> [Instructions to follow]: Considering the entries that follow, report how many lines include the string "Acute", giving the number alone.

»»

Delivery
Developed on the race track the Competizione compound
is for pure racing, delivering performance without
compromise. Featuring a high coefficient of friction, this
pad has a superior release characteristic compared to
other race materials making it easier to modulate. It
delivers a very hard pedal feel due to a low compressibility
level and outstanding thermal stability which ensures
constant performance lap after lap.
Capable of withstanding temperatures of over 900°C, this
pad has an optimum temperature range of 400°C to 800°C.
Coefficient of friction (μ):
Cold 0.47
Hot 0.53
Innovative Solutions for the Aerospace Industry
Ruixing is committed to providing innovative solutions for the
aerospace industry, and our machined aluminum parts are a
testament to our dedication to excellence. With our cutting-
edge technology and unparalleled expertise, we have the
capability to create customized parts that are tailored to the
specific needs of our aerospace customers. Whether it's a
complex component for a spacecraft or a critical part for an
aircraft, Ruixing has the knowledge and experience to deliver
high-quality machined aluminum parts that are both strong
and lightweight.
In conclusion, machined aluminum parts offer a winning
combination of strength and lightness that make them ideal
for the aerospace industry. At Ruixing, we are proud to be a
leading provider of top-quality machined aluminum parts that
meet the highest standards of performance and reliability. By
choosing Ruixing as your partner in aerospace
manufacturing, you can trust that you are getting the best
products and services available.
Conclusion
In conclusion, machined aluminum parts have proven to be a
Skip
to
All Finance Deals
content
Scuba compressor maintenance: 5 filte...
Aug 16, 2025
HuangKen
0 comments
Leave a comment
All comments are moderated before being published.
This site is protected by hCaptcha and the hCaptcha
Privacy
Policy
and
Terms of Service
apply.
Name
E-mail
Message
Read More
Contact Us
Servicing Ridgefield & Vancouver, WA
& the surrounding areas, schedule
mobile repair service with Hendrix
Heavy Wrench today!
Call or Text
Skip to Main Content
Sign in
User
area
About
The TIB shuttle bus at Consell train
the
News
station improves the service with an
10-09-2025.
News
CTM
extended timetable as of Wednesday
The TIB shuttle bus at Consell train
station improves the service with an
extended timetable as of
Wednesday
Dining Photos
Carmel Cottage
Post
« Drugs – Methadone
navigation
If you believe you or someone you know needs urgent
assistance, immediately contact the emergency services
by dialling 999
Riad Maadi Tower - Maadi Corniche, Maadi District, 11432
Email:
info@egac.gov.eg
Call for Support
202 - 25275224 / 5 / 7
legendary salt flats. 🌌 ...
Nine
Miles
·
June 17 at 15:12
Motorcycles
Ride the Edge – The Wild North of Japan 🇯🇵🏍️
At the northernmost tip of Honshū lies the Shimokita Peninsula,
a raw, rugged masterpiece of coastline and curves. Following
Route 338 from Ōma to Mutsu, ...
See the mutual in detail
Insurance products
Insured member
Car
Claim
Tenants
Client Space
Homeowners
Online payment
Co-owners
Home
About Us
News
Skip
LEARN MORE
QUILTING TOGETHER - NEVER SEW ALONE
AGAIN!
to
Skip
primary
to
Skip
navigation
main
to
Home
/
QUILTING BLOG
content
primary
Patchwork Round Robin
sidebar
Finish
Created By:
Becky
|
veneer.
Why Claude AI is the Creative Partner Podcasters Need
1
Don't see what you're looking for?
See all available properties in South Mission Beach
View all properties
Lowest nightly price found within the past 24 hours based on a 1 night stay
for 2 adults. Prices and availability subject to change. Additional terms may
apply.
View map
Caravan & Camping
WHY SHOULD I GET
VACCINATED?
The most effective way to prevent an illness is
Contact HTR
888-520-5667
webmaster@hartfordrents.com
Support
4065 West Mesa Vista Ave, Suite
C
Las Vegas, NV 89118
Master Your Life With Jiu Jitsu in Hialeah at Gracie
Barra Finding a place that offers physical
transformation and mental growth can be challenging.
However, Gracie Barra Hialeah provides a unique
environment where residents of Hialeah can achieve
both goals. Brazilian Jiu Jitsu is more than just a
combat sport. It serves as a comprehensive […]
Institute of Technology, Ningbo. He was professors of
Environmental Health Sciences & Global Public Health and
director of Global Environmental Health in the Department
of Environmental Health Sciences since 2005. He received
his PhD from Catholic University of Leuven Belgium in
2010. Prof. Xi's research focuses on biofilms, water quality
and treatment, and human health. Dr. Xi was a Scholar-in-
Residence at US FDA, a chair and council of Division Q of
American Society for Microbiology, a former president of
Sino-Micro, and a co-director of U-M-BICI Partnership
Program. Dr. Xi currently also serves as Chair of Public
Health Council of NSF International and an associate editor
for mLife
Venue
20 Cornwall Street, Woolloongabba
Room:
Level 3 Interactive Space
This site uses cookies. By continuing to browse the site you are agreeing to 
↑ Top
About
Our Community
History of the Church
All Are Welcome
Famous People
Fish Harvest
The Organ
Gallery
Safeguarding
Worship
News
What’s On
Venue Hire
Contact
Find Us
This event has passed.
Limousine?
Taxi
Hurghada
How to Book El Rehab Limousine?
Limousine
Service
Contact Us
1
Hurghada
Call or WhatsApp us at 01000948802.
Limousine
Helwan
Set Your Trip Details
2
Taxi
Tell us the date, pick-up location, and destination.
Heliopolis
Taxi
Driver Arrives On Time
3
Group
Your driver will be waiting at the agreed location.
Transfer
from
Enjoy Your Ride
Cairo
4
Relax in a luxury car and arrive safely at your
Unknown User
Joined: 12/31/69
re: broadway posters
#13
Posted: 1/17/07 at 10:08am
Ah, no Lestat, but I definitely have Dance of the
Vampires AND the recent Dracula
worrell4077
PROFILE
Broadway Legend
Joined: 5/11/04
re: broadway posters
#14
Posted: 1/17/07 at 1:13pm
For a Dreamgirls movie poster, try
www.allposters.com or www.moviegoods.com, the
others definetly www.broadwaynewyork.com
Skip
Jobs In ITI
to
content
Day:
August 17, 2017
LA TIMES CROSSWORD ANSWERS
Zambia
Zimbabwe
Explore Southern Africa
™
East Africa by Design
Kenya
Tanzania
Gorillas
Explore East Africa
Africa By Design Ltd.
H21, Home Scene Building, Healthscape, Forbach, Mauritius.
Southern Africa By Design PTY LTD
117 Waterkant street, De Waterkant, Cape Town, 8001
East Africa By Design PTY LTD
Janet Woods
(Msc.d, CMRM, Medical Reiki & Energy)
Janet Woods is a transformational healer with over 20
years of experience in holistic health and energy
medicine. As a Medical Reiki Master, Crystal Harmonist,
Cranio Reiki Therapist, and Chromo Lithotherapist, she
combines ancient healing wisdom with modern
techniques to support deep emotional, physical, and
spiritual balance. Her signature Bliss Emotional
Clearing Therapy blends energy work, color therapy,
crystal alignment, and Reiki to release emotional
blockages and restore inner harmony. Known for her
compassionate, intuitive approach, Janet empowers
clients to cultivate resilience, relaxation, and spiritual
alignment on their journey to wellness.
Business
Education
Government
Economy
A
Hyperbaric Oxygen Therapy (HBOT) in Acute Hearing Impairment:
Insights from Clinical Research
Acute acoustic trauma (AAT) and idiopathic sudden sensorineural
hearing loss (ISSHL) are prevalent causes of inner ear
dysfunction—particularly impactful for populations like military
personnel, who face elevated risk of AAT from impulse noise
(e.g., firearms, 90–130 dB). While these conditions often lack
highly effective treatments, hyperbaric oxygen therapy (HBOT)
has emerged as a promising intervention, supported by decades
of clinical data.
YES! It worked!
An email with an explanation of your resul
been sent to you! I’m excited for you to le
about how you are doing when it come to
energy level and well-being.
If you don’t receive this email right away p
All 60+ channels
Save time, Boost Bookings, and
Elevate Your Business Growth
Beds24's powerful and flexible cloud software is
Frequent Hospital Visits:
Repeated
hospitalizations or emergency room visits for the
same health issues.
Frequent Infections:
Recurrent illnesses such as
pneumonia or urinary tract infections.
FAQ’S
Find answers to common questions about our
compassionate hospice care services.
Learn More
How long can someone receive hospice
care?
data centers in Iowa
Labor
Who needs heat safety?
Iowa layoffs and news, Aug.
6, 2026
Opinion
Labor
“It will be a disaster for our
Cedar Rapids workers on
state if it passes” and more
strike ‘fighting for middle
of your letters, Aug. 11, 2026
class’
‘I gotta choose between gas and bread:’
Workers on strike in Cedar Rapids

««

> [Completed exercise]: 2